■ Given data:

------------

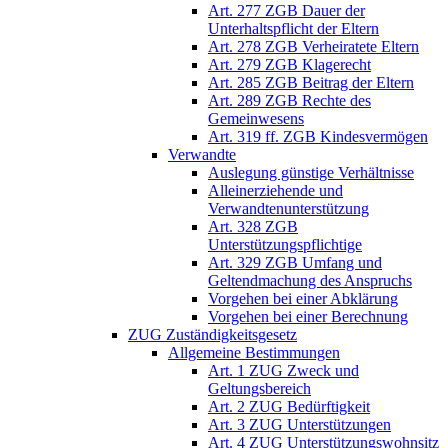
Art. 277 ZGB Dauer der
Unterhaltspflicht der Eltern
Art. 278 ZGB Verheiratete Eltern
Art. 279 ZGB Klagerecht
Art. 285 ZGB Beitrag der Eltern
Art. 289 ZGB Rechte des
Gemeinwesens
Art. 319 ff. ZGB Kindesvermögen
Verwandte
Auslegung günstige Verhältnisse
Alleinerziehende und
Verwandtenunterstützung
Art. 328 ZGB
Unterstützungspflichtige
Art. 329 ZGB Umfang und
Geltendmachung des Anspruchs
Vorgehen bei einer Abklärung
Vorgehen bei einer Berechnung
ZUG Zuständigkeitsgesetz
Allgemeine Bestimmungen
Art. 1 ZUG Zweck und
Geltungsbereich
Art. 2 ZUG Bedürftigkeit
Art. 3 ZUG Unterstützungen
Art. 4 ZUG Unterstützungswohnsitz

------------

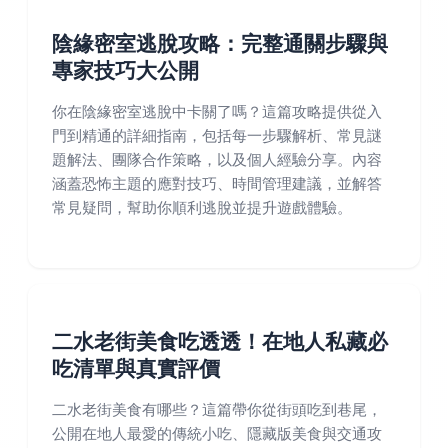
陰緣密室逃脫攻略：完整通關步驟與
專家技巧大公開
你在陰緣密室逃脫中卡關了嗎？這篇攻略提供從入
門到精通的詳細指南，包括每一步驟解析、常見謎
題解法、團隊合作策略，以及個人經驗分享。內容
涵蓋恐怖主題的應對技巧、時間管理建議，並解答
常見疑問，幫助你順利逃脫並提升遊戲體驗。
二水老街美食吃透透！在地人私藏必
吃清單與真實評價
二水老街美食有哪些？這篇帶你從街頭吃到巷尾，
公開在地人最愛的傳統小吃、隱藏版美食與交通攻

------------

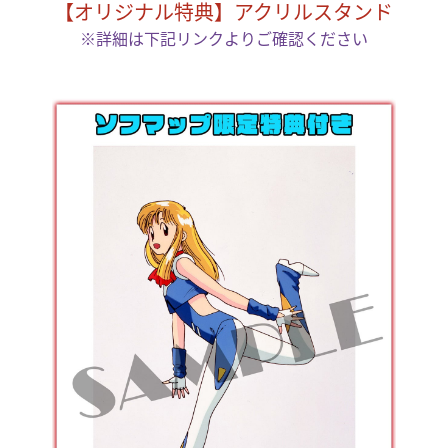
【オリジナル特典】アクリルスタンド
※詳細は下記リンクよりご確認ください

------------

■ What you should do: Show all lines above holding the word "Vorgehen".

■ Task result:
Vorgehen bei einer Abklärung
Vorgehen bei einer Berechnung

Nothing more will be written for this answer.